In literature, some of the researchers exploited deep learning models to develop effective detection systems. Deep Neural Networks architectures are generally established on the supposition that by increasing depth, the representation capability can be increased. These networks tend to have more non-linear mappings, and thereby enhancing the features hierarchies and thus providing more abstraction of the problem to be learned. Tian et al.29 proposed a deep learning based ensemble technique for web attack detection. Ding et al.30, designed Deep Belief Network (DBN) work for malware detection and used Opcode sequence as an important feature. On the other hand, utilizing RNN-Auto Encoders (AE), Xin Wang generated File Access sequence by tracing API call sequences and evaluated its role in the classification of malware. Similarly, Tian et al.31 exploited deep learning in distributed environment for edge devices that is responsible for concurrent learning and improvement of the edge devices. The role of deep learning and ensemble learning is evident in the field of intrusion detection, however efforts are still needed at efficiently classifying zero-day ransomware variants.

Materials and methods

This work suggests a multi-phase novel Cost-Sensitive Pareto Ensemble framework named “CSPE-R” against zero-day Ransomware detection. The workflow is decomposed into 5 phases: (1) core features hunting, (2) cost matrix formulation, (3) learning heterogeneous base estimators, (4) estimator selection, and (5) decision aggregation. The general context of the suggested model is displayed in Fig. 1.

Figure 1
figure 1

Abstract diagram of the proposed CSPE-R system.

Novelty, motivations, and advantages of the proposed method

This section discusses the rationale of using our design choices to detect zero-day ransomware and handle its related challenges. In the proposed approach, we exploit the heterogeneous runtime events as an alternative to static and specific events, as in the static analysis features may not always detect the attack modalities. Also, particular events are not suitable as they might not happen, or happen when the process is terminating.

Although Deep Learning has been extensively studied in other fields32,33,34 and obtained significant results, Contractive Autoencoder is still in its infancy of development in the field of intrusion detection and only limited studies have been conducted focusing on the ransomware classification. The proposed method seek to extract multiple core features for zero-day attack detection. As, by applying multiple core features, heterogeneous properties of the attack can be utilized and by learning a classifier on each core features set, and training them using heterogeneous ensemble, the overall performance can be enhanced. The proposed multi-core feature based Deep Contractive Autoencoder not only outperforms single-core features based on deep Contractive autoencoder but also has superior efficiency and generalization performance.

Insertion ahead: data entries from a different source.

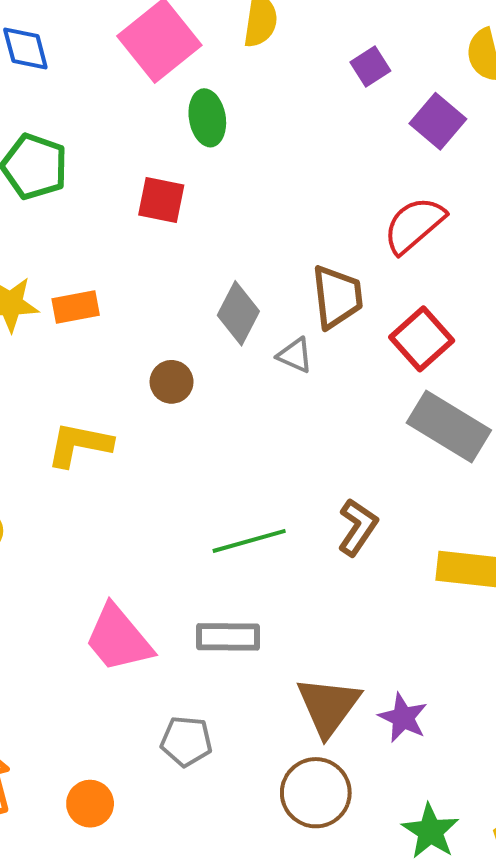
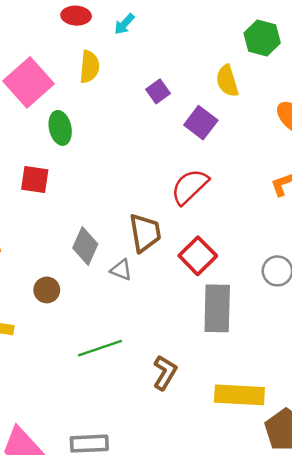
gray rectangle: (449, 427) -> (217, 308), turned 63
green line: (249, 541) -> (100, 348), moved

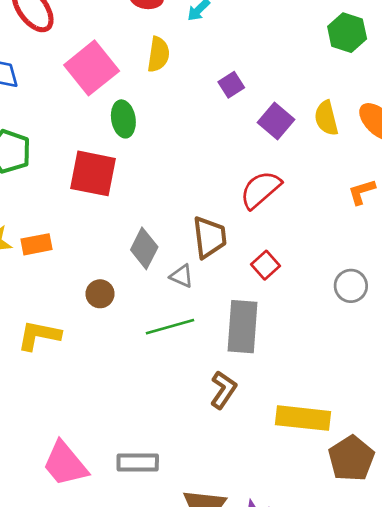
yellow semicircle: (227, 81) -> (326, 118), moved
red square: (35, 179) -> (93, 173), size x1.5
red square: (198, 256) -> (265, 265), size x0.7
gray rectangle: (217, 308) -> (242, 327), moved
green line: (100, 348) -> (170, 327), moved

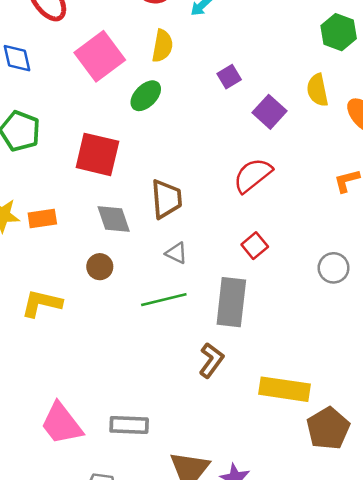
yellow semicircle: (326, 118) -> (317, 90), moved
green ellipse: (123, 119) -> (146, 96), moved, turned 52
brown trapezoid: (210, 237) -> (166, 199), moved
gray diamond: (144, 248) -> (114, 219), moved, turned -48

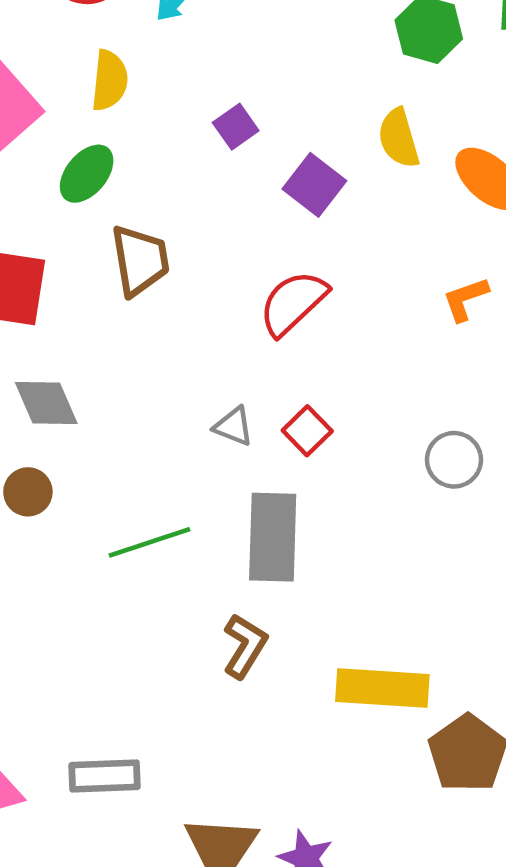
brown trapezoid: (166, 199) -> (140, 260), moved
gray triangle: (176, 253) -> (233, 426), moved

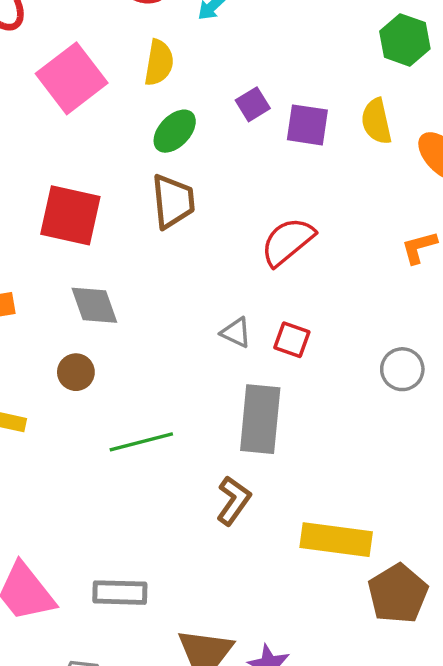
green ellipse: (87, 174) -> (175, 131), moved
purple square: (314, 185) -> (307, 125), moved, turned -33
red square: (307, 431) -> (292, 340), turned -30
green line: (149, 542) -> (141, 442), moved

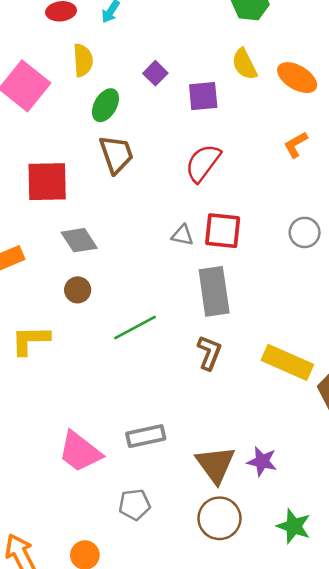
purple square: (307, 125) -> (203, 96), moved
red square: (292, 340) -> (223, 231), size x1.5
yellow rectangle: (336, 540) -> (287, 362), turned 30

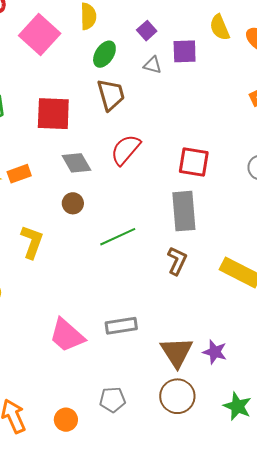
red semicircle: (203, 163) -> (126, 150), moved
gray triangle: (182, 235) -> (153, 65), moved
yellow L-shape: (30, 340) -> (32, 242), turned 108
gray pentagon: (135, 505) -> (112, 400), moved

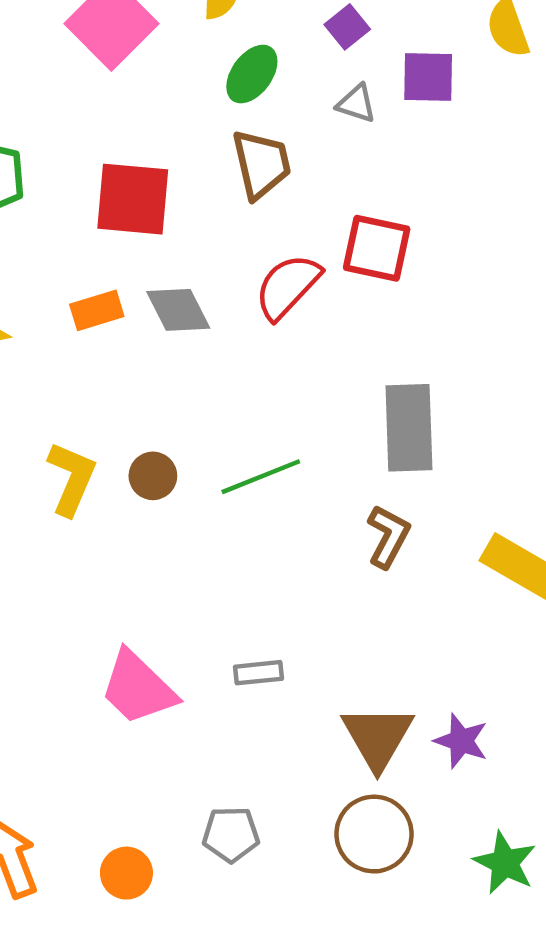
red square: (194, 162) -> (377, 248), moved
orange rectangle: (19, 174) -> (97, 310), moved
brown circle: (73, 203) -> (153, 476), moved
gray rectangle: (121, 326) -> (259, 673), size x0.7

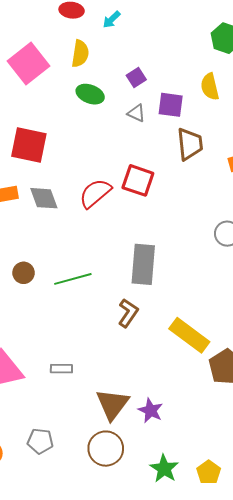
green ellipse: (252, 74) -> (90, 94), turned 68
brown trapezoid: (261, 164) -> (190, 144), moved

Another big challenge in identifying unknown ransomware attacks is data scarcity. An appropriate choice to handle these challenges is to utilize the ensemble learning method, as it is normally more generalized and robust compared to a single classifier. Ensemble learning methods retain numerous valuable features and are considered to be robust to noise, scalable, and incremental. In case of data scarcity, it is challenging to hybridize the ensemble of deep learning models; therefore, the proposed CSPE-R method exploited both structural and empirical minimization benefits (by using SVM, Random Forest (RF), and Logistic Regression Classifier (LRC) as base classifier) to increase the zero-day ransomware detection performance. Additionally, to learn the ransomware specific patterns, a new cost sensitive ensemble based novel estimator selection strategy is developed. This novel estimator selection method systematically incorporates multi-objective non-dominant sort to select only high recall estimators. Finally, the decisions of the selected estimators are grouped.

Dataset

We used the dataset developed by Sgandurra et al.35 established in February 2016 as a training dataset to construct the EldeRan prediction model. The dataset is obtained by analyzing the samples in a sandboxed environment. The dataset comprehensively includes the dynamic behaviour of running the sample in a safe environment. In the dataset, malicious samples are labelled as ransomware (one or positive class), and benign samples are labelled as goodware (zero or negative class). It contains of 582 ransomware and 942 goodware instances. Ransomware samples are further classified into 11 families. Figures 2 show the details of ransomware families used in the dataset. The assembled samples are the most widespread modifications of the ransomware, and the mainstream is CryptoRansomware. The goodware samples are prepared from reliable sources. Goodware samples comprise file utilities, browsers, emulators, drivers, word office gears, games applications, etc. Separately these applications are executed for thirty seconds in a sandbox setting. Sgandurra et al. considered only host based features while structuring the samples. The used dataset includes the following categories of features: (1) Windows API calls, (2) Registry Key related operations, (3) file opening, reading and deletion, (4) alignment of system file operation according to their extensions. (5) directory creation and enumeration operations, (6) files dropped by a particular application, and (7) binary strings. Unlike the methodologies discussed in the literature, the CSPE-R methods' focus is not on a single event. It is established using a combination of dynamic features like files extentions, API requests, registry keys set-ups files extension, file directories set-ups, drop files record, strings, and file processes.

Figure 2
figure 2

Ransomware family vs. no of samples.

We split the ransomware families into seen and unseen classes to build a robust zero-day ransomware detection model as described in Table 1. Where the seen, families are used for training and validation purposes, and the unseen classes are reserved as zero-day attacks for testing purposes. Finally, we obtained 1257 samples in the training dataset, including 448 ransomware and 809 goodware, to build the proposed prediction model.

Table 1 Train test split of ransomware families.

Contractive autoencoder

The objective of the autoencoder based Deep Neural Network is to learn the complex features representations in more abstract form. Auto-encoder as its feature extraction application26,27,28,29,30, can be define as a function with particular parameters in closed form. Let this function be denoted as \(g\theta\) which is the encoder function that will compute the feature vector \(v = g\theta \left( i \right)\) from input feature vector \(i\). For every instance \(i\left( k \right)\) from a data set \(\left\{ {i\left( 1 \right),...,i\left( K \right)} \right\},\) we define

$$g\theta \left( i \right) \, = \, \partial \left( {b \, + \, W_{i} } \right)$$
(1)

where \(g\left( k \right)\) is representing the learned representation or transformation from \(i\left( k \right).\) Autoencoder uses another decoder function to map this transformation back to original input defined as \(z\theta\).This function produces reconstruction \(d \, = \, z\theta \left( v \right).\)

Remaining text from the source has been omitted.